James Earl Jones credited as playing...
Rev. Stephen Kumalo
- Rev Stephen Kumalo: My brother is greatly changed.
- Theophilus Msimangu: But he has some truth on his side.
- Rev Stephen Kumalo: "Truth"? But how can he have truth on his side and not God?
- Theophilus Msimangu: At least he's got something. Look around. What do you see? Poverty, pain, suffering. Sometimes it is hard even for me to keep faith. Perhaps God is also on his side. Only your brother does not want to know it anymore.
- Mrs. Kumalo: We want a letter from Johannesburg, but when it comes, we're afraid to open it.
- Rev Stephen Kumalo: Who's afraid? Open it!
- Rev Stephen Kumalo: This is a journey I have always feared: where my people have gone, never to return. The young men have gone to the mines, so the young women go to find them. For who can enjoy the lovely land and the sun that pours down on the earth? When white will not let live equally with black. A land where the white man has everything and the black man nothing.
- Rev Stephen Kumalo: There is fear in the land and fear in the hearts of all who live there. And fear puts an end to understanding and the need to understand. So how shall we fashion such a land when there is fear in the heart? The white man will put more locks on his door and get a fine fierce dog, but the beauty of the trees and of the stars, these things we shall forego. Cry, the beloved country, for the unborn child that is the inheritor of our fear. Let him not love the earth too deeply. Let him not be too moved when the birds of his land are singing, nor give too much of his heart to a mountain or a valley. For fear will rob him of all if his gives too much. Yes cry, cry, the beloved country.

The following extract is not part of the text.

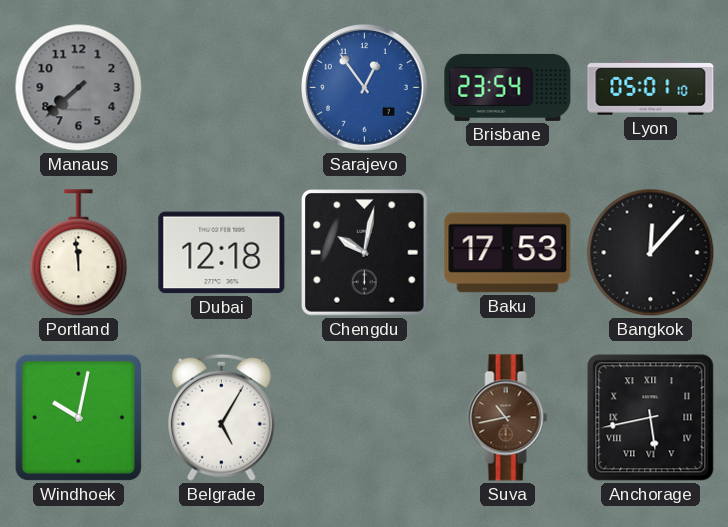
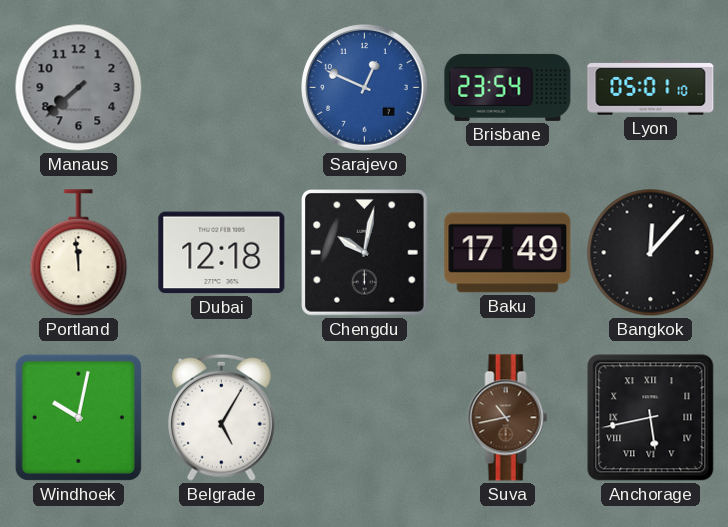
Sarajevo: 12:54 -> 12:49
Baku: 17:53 -> 17:49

- James Jarvis: Perhaps, you also saw the boy? He too used to ride past the church.
- Rev Stephen Kumalo: I remember. He had a brightness in him.

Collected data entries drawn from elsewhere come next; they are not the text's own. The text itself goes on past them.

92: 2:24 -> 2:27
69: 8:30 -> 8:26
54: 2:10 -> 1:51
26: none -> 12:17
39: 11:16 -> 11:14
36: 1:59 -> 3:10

- James Jarvis: Yes. He had a brightness in him.
- Rev Stephen Kumalo: Wise men write many books, in words too hard to understand. But this, the purpose of our lives, the end of all our struggle, is beyond all human wisdom
- Rev Stephen Kumalo: Who knows for what we live, and struggle, and die? Who knows what keeps us living and struggling, while all things break about us? Who knows why the warm flesh of a child is such comfort, when one's own child is lost and cannot be recovered?
- Rev Stephen Kumalo: Oh God, my God, do not thou forsake me. Yea, thou I walk through the valley of the shadow of death, I shall fear no evil *if* thou art with me.